Perl Exercises

Basics

 

Printing

1. Print the text “It works” (or any other short string).

2. Write a programme which produces the following output:

This is the first line.
 This is the second line.
 This line contains a        tab.


Making Calculations

3. Create two variables, and assign a numerical value to both of them. Next, print their sum, their differences and their product.

4. How many seconds are there in seven weeks? And how many hours?

5. Given an exchange rate of 1 euro to 1,0719 dollars, how many American dollars can you buy for 150 euro?

6. What is the equivalent in Fahrenheit of 32 degrees Celcius? Use the following formula for this conversion: F = 9/5 * C + 32

 

Reading a file and writing to a file

 

7. Create a Perl application which can read the text file “shelley.txt” (file is also provided in the DTDP file repository) and which can print all the lines. Right-click (Windows) or use CTRL + Click (Mac) to download the file.

To read a text file in Perl, you can use the code below.

open ( IN , "shelley.txt") ;
 
 while(<IN>) {
 
 print $_ ; 
 
 } 
 close ( IN ) ;


 

8. Create a program that can count the total number of lines in the file “shelley.txt“. Write the output of this program to a file named “out.txt”.

The code below illustrates the code that you can use for this purpose.

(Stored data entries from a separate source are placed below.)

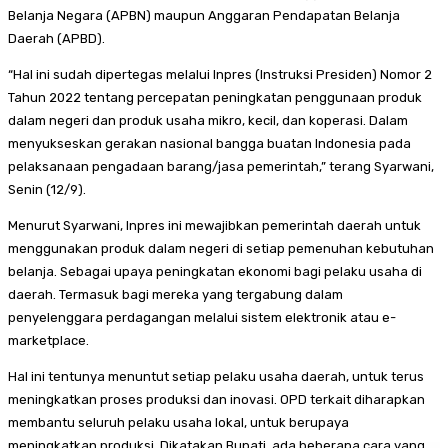
Belanja Negara (APBN) maupun Anggaran Pendapatan Belanja
Daerah (APBD).
“Hal ini sudah dipertegas melalui Inpres (Instruksi Presiden) Nomor 2
Tahun 2022 tentang percepatan peningkatan penggunaan produk
dalam negeri dan produk usaha mikro, kecil, dan koperasi. Dalam
menyukseskan gerakan nasional bangga buatan Indonesia pada
pelaksanaan pengadaan barang/jasa pemerintah,” terang Syarwani,
Senin (12/9).
Menurut Syarwani, Inpres ini mewajibkan pemerintah daerah untuk
menggunakan produk dalam negeri di setiap pemenuhan kebutuhan
belanja. Sebagai upaya peningkatan ekonomi bagi pelaku usaha di
daerah. Termasuk bagi mereka yang tergabung dalam
penyelenggara perdagangan melalui sistem elektronik atau e-
marketplace.
Hal ini tentunya menuntut setiap pelaku usaha daerah, untuk terus
meningkatkan proses produksi dan inovasi. OPD terkait diharapkan
membantu seluruh pelaku usaha lokal, untuk berupaya
meningkatkan produksi. Dikatakan Bupati, ada beberapa cara yang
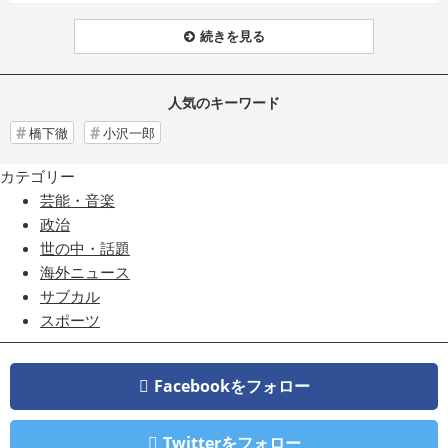
続きを見る
人気のキーワード
橋下徹
小沢一郎
カテゴリー
芸能・音楽
政治
世の中・話題
海外ニュース
サブカル
スポーツ
Facebookをフォロー
Twitterをフォロー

open ( OUT , ">out.txt") ; 

print OUT "Hello world!" ;

close ( OUT ) ;

Solutions to these exercises

 

 

Regular expressions

 

9. Create an application in Perl which can print all the lines from Shelley’s Complete Poems  that contain a given keyword (suggestions: “fire” , “rain” , “moon”, “storm”, “time”).

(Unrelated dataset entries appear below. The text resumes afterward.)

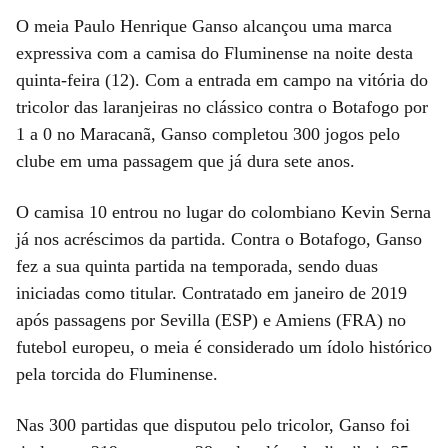
O meia Paulo Henrique Ganso alcançou uma marca
expressiva com a camisa do Fluminense na noite desta
quinta-feira (12). Com a entrada em campo na vitória do
tricolor das laranjeiras no clássico contra o Botafogo por
1 a 0 no Maracanã, Ganso completou 300 jogos pelo
clube em uma passagem que já dura sete anos.
O camisa 10 entrou no lugar do colombiano Kevin Serna
já nos acréscimos da partida. Contra o Botafogo, Ganso
fez a sua quinta partida na temporada, sendo duas
iniciadas como titular. Contratado em janeiro de 2019
após passagens por Sevilla (ESP) e Amiens (FRA) no
futebol europeu, o meia é considerado um ídolo histórico
pela torcida do Fluminense.
Nas 300 partidas que disputou pelo tricolor, Ganso foi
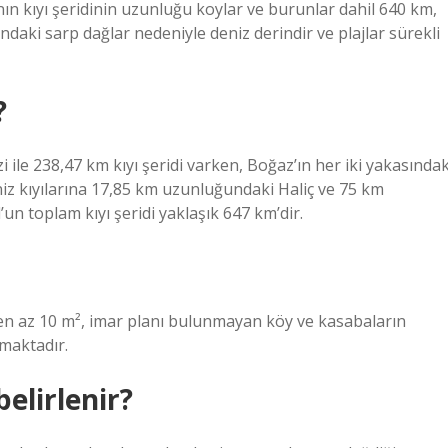
ın kıyı şeridinin uzunluğu koylar ve burunlar dahil 640 km,
ındaki sarp dağlar nedeniyle deniz derindir ve plajlar sürekli
?
ile 238,47 km kıyı şeridi varken, Boğaz’ın her iki yakasındak
niz kıyılarına 17,85 km uzunluğundaki Haliç ve 75 km
un toplam kıyı şeridi yaklaşık 647 km’dir.
e en az 10 m², imar planı bulunmayan köy ve kasabaların
maktadır.
belirlenir?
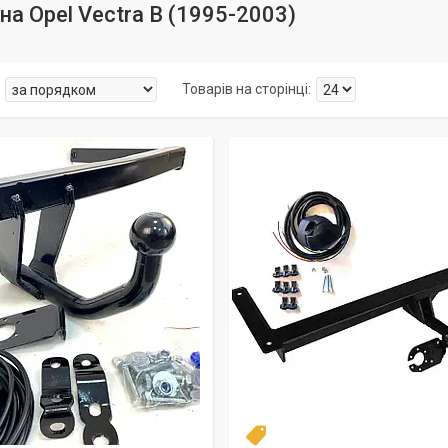
на Opel Vectra B (1995-2003)
Топ продаж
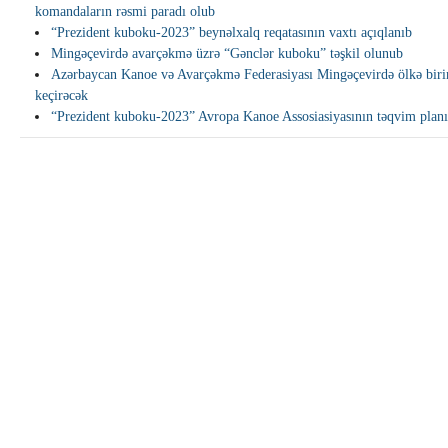
komandaların rəsmi paradı olub
“Prezident kuboku-2023” beynəlxalq reqatasının vaxtı açıqlanıb
Mingəçevirdə avarçəkmə üzrə “Gənclər kuboku” təşkil olunub
Azərbaycan Kanoe və Avarçəkmə Federasiyası Mingəçevirdə ölkə birin
keçirəcək
“Prezident kuboku-2023” Avropa Kanoe Assosiasiyasının təqvim planın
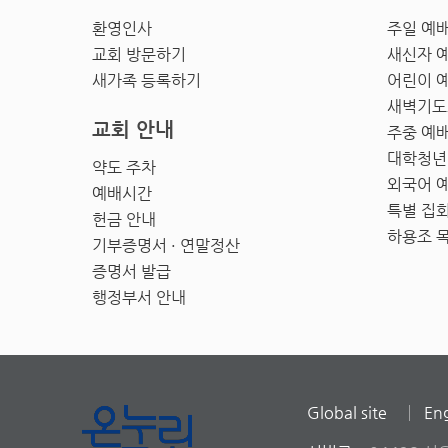
환영인사
주일 예
교회 방문하기
새신자 
새가족 등록하기
어린이 
새벽기도
교회 안내
주중 예
대학청년
약도 주차
외국어 
예배시간
특별 집
헌금 안내
하용조 
기부증명서 · 연말정산
증명서 발급
행정부서 안내
Global site
Eng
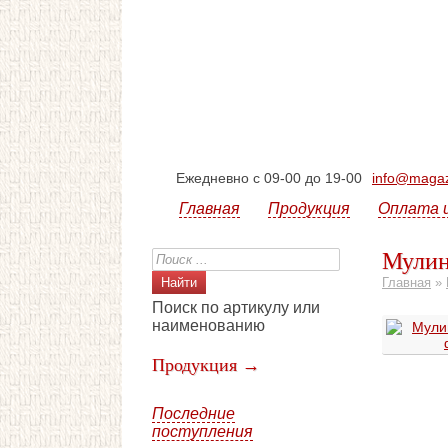
Ежедневно с 09-00 до 19-00
info@magazi
Главная
Продукция
Оплата 
Мулин
Главная
»
Поиск по артикулу или
наименованию
Продукция →
Последние
поступления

10. Using the text file “shelley.txt”, try to find

  • lines containing the either the word “sun” or to word “moon”. Use a single regular expression to identify these lines.
  • lines which contain either the singular or the plural form of “star”.
  • lines which contain a question mark.
  • Lines ending in the character sequence “ain”.
  • Lines which contain at least two words that begin with “br”

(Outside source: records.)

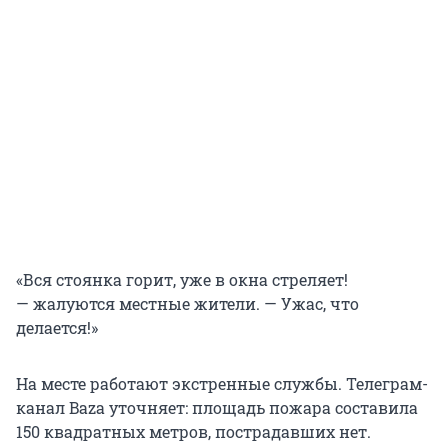
«Вся стоянка горит, уже в окна стреляет!
— жалуются местные жители. — Ужас, что
делается!»
На месте работают экстренные службы. Телеграм-
канал Baza уточняет: площадь пожара составила
150 квадратных метров, пострадавших нет.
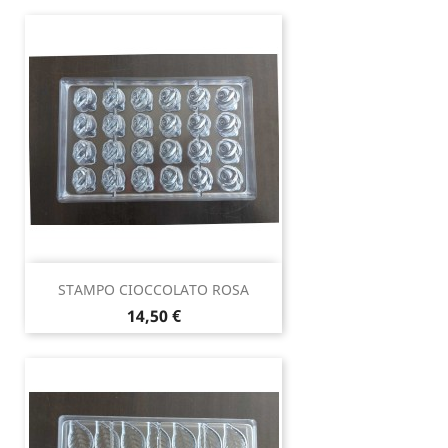
STAMPO CIOCCOLATO ROSA
Prezzo
14,50 €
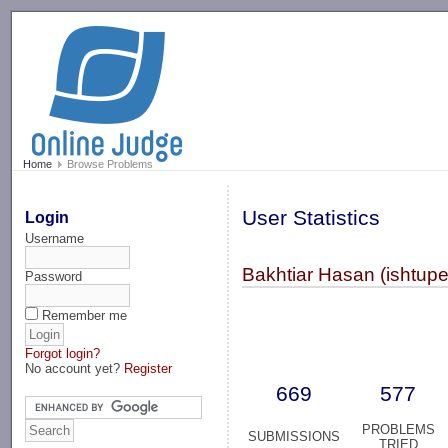
-->
Home
Browse Problems
User Statistics
Login
Username
Bakhtiar Hasan (ishtup
Password
Remember me
Forgot login?
No account yet?
Register
669
577
PROBLEMS
SUBMISSIONS
TRIED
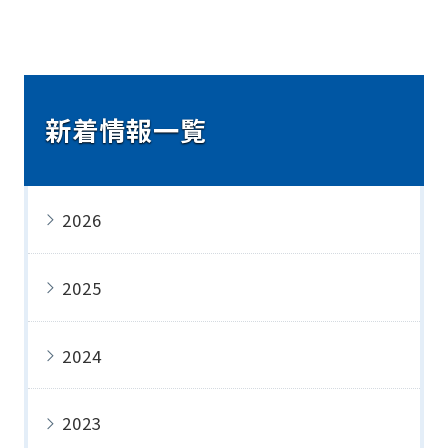
新着情報一覧
2026
2025
2024
2023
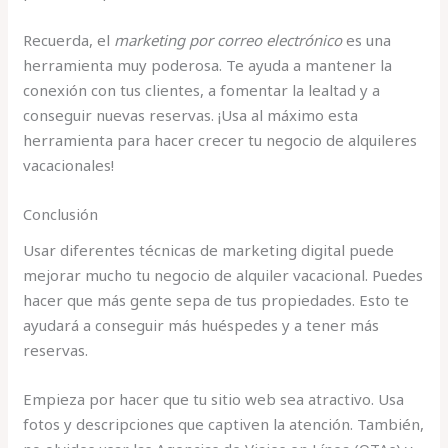
Recuerda, el
marketing por correo electrónico
es una
herramienta muy poderosa. Te ayuda a mantener la
conexión con tus clientes, a fomentar la lealtad y a
conseguir nuevas reservas. ¡Usa al máximo esta
herramienta para hacer crecer tu negocio de alquileres
vacacionales!
Conclusión
Usar diferentes técnicas de marketing digital puede
mejorar mucho tu negocio de alquiler vacacional. Puedes
hacer que más gente sepa de tus propiedades. Esto te
ayudará a conseguir más huéspedes y a tener más
reservas.
Empieza por hacer que tu sitio web sea atractivo. Usa
fotos y descripciones que captiven la atención. También,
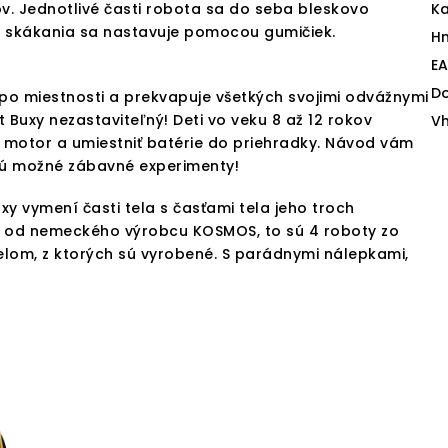
ov. Jednotlivé časti robota sa do seba bleskovo
Ka
a skákania sa nastavuje pomocou gumičiek.
H
E
D
 po miestnosti a prekvapuje všetkých svojimi odvážnymi
 Buxy nezastaviteľný! Deti vo veku 8 až 12 rokov
V
iť motor a umiestniť batérie do priehradky. Návod vám
 sú možné zábavné experimenty!
xy vymení časti tela s časťami tela jeho troch
 od nemeckého výrobcu KOSMOS, to sú 4 roboty zo
ielom, z ktorých sú vyrobené. S parádnymi nálepkami,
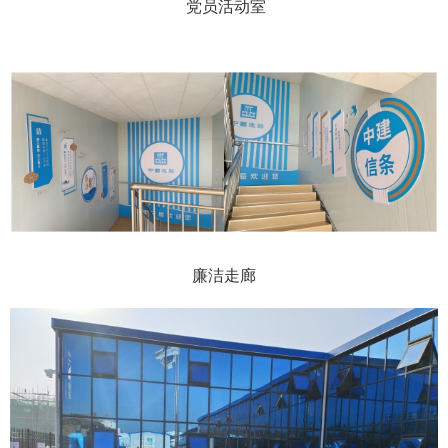
党员活动室
廉洁走廊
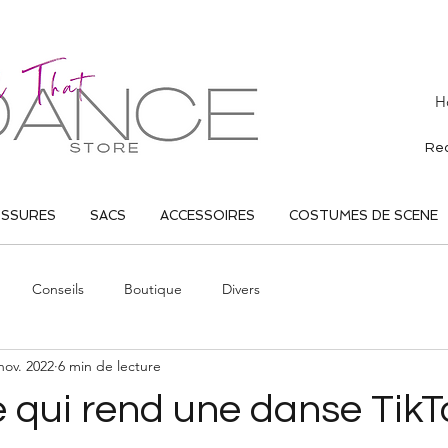
H
USSURES
SACS
ACCESSOIRES
COSTUMES DE SCENE
Conseils
Boutique
Divers
nov. 2022
6 min de lecture
e qui rend une danse TikT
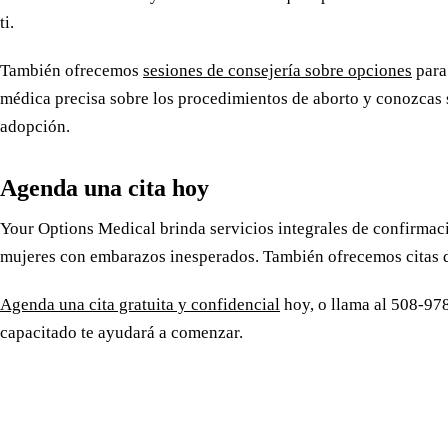
ti.
También ofrecemos
sesiones de consejería sobre opciones
para
médica precisa sobre los procedimientos de aborto y conozcas s
adopción.
Agenda una cita hoy
Your Options Medical brinda servicios integrales de confirma
mujeres con embarazos inesperados. También ofrecemos citas d
Agenda una cita gratuita y confidencial
hoy, o llama al 508-97
capacitado te ayudará a comenzar.
Reserve una cita gratui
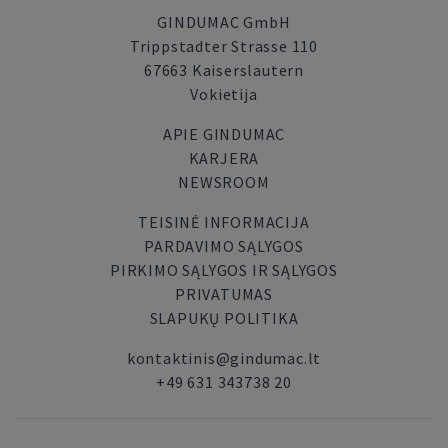
GINDUMAC GmbH
Trippstadter Strasse 110
67663 Kaiserslautern
Vokietija
APIE GINDUMAC
KARJERA
NEWSROOM
TEISINĖ INFORMACIJA
PARDAVIMO SĄLYGOS
PIRKIMO SĄLYGOS IR SĄLYGOS
PRIVATUMAS
SLAPUKŲ POLITIKA
kontaktinis@gindumac.lt
+49 631 343738 20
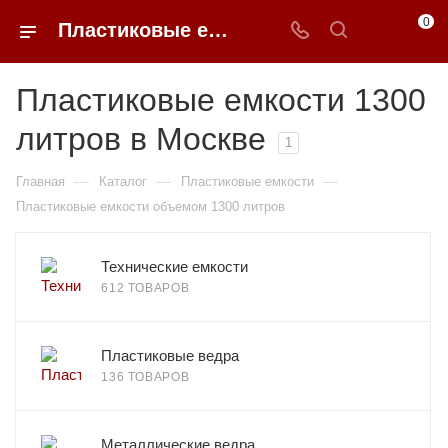
0
Пластиковые емкости 1300 литров в Москве
Пластиковые емкости 1300
литров в Москве
1
—
—
—
Главная
Каталог
Пластиковые емкости
Пластиковые емкости объемом 1300 литров
Технические емкости
612 ТОВАРОВ
Пластиковые ведра
136 ТОВАРОВ
Металлические ведра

11. Download the file concordance.pl. The file can be used to create concordances. Open this file and experiment with different values for the regular expression on line 19 of the program.

Try to find, for instance

  • words beginning with “br”
  • either the singular or the plural form of “leaf”.
  • all words ending in “ly”. The regular expression that you create may possibly be used in an algorithms which extracts adverbs. Which additional difficulties need to be solved?

 

12. Download the file “Ulysses.txt“. It is the full text of James Joyce’s novel Ulysses. Write regular expressions to retrieve texts fragments with the following characteristics:

  • Text fragments containing a year (e.g. the sentence “What reflection concerning the irregular sequence of dates 1884, 1885, 1886, 1888, 1892, 1893, 1904 did Bloom make before their arrival at their destination?”)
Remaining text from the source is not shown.